Sensible y culto, Quino era una persona a la que se le adivinaba la nobleza hasta en los mínimos gestos del rostro. Sus padres nacieron en Fuengirola, Mälaga. Su origen andaluz fue crucial para su carrera humorística: “Mi abuela, sobre todo, era graciosísima —explicó en un reportaje—. Mis padres eran republicanos, pero no comunistas. Ella, en cambio, sí. Y tenían diferencias, las mismas que mantenían anarquistas, socialistas y comunistas- que recién de grande entendí”. Durante su adolescencia, Quino veía todas las películas norteamericanas sobre temas bélicos. Y le fascinaba Frank Sinatra. Su abuelo, ante la visión de ese nieto “hereje”, le traía fotos de los bombardeos norteamericanos y le decía: “Mirá lo que han hecho los tuyos”.

Durante la guerra civil española, cada ciudad que caía en manos de los franquistas era una tragedia en su hogar.

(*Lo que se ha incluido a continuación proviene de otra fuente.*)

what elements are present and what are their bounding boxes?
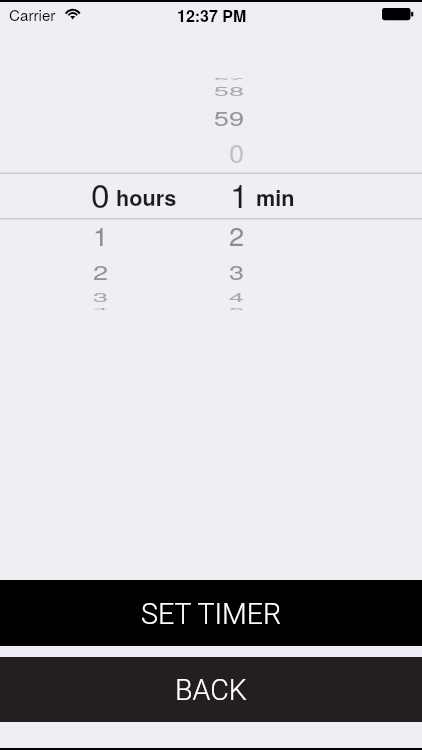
staticText: 0	[228, 134, 244, 171]
staticText: 57	[213, 77, 244, 81]
other: Battery	[382, 8, 413, 21]
staticText: 3	[228, 257, 244, 286]
staticText: 2	[92, 257, 108, 286]
staticText: 1	[92, 217, 108, 254]
staticText: 5	[228, 307, 244, 311]
staticText: 58	[213, 82, 244, 100]
staticText: BACK	[175, 673, 247, 707]
staticText: 0	[91, 170, 110, 218]
staticText: 59	[213, 103, 244, 132]
staticText: SET TIMER	[141, 597, 282, 631]
button[interactable]: Minutes wheel	[211, 64, 422, 326]
staticText: 1	[230, 170, 249, 218]
other: Wi-Fi	[63, 7, 81, 21]
staticText: 4	[228, 288, 244, 306]
staticText: 4	[92, 307, 108, 311]
staticText: hours	[116, 182, 177, 213]
staticText: min	[256, 182, 295, 213]
staticText: 3	[92, 288, 108, 306]
button[interactable]: SET TIMER	[0, 580, 422, 646]
button[interactable]: Hours wheel	[0, 64, 211, 326]
staticText: Carrier	[9, 4, 56, 26]
button[interactable]: BACK	[0, 657, 422, 722]
staticText: 12:37 PM	[177, 4, 247, 27]
staticText: 2	[228, 217, 244, 254]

De niño pensaba que los alemanes, italianos, curas y monjas eran malos porque estaban del lado de los franquistas. El sentido de la muerte estaba muy próximo. Cuando le preguntaron si tenía muy presente a sus muertos en la vida cotidiana, Quino parafraseó a Ingmar Bergman: “Llega una época de la vida en la que los muertos no están muertos y los vivos son fantasmas”. En ese sentido, la integridad ética de su familia supo heredarla como culto en la vida.

Mafalda, la chica de pelo negro que odia la sopa y está en contradicción con los adultos, se publicó por primera vez el 29 de septiembre 1964 en el semanario Primera Plana de Buenos Aires. El 9 de marzo 1965, con el paso de las tiras cómicas al periódico El Mundo comenzó el imparable éxito del personaje, que cruzaría las fronteras nacionales para conquistar América del Sur y luego se extendería a Europa, ganando una posición de liderazgo en el imaginario colectivo. El gran reconocimiento internacional no impidió que Quino, el 25 de junio 1973, tomara una decisión para algunos desconcertante: no dibujar más tiras de Mafalda.

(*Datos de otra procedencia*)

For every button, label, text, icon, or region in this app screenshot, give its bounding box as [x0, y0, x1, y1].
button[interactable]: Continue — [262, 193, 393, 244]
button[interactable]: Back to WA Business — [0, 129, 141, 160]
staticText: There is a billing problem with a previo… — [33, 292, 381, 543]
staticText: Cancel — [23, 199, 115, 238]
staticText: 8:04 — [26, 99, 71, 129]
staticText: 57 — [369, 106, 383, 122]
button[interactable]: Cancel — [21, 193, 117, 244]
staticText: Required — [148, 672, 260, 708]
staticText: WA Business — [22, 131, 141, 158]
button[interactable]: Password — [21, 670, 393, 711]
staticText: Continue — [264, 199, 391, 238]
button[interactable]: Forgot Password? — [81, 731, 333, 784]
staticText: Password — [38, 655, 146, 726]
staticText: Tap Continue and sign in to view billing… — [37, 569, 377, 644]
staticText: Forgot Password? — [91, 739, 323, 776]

Pocos saben que el cine fue otra de las grandes pasiones de Quino. A los diez años, consumía todas las películas de John Ford y John Huston. Le quedaría marcada para siempre- casi como huella humorística un film de John Wayne sobre la Guerra de Secesión: el actor interpretaba a un oficial norteamericano al que lo hieren en una pierna durante una batalla. Entonces lo llevan a una cabaña y el médico le dijo: ”Para sacarle la bala hay que cortarle las botas”. Y él contestaba: “No, esas botas me costaron 20 dólares”. “Tiempo después —explicaba Quino— nos dimos cuenta de que los tipos que escribían esos guiones debían divertirse mucho, como locos”. Esos guiños humorísticos, que lo volvieron una persona tan libre y lúcida, lo acompañarían hasta sus últimos días.